One of our favorite websites, Smugglers' Britain, provides an overview of the traditional British smuggler.
Despite our enthusiasm for Daphne Du Maurier's Jamaica Inn or Gilbert and Sullivan's The Pirates of Penzance, the typical smuggler was not a Cornishman. Yes, Cornwall did have its smugglers. Yes, indeed. But smugglers covered the entire coast of England. And most of them were in the South and East, near London. For it was one thing to smuggle the booty onshore. Then you had to sell it. And London was the market. Another famous smuggling area was the Isle of Man, a tax free haven from whence smugglers would dash goods over to the area around Liverpool.
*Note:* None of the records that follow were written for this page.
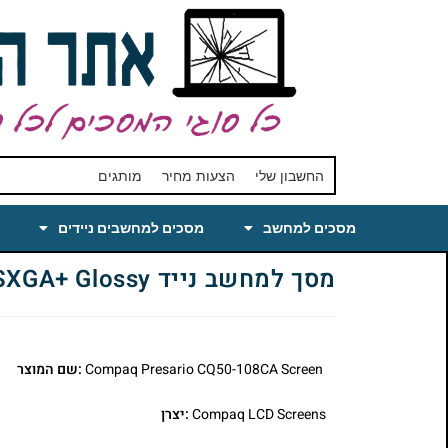
החשבון שלי
הצעות מחיר
מותגים
מסכים למחשב
מסכים למחשבים ניידים
מסך למחשב נייד Compaq Presario CQ50-108CA Laptop LCD Screen 15.4 WSXGA+ Glossy
Compaq Presario CQ50-108CA Screen
:שם המוצר
Compaq LCD Screens
:יצרן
England's first smugglers, moreover, were not attempting to smuggle goods into England; rather they were attempting to smuggle wool out of England. Woolen in the medieval economy played much the same role that oil plays today. And England was then the Saudi Arabia of oil. The crown, to raise revenue, taxed its export, so smugglers sneaked it out.
Only later, following the Glorious Revolution, did the crown begin to tax luxury imports, giving rise to smuggling these items. Many smugglers opposed not just the taxes but the government itself; they were Jacobites. During the early 18th century large, well organized smugging gangs emerged that challenged the government much as Mexico's drug cartels now are.
The Smugglers Britain website covers all of this and more. Learn where they were, what they did. Find out about famous smugglers and dramatic incidents. And learn that many things resembling today's headlines have happened before.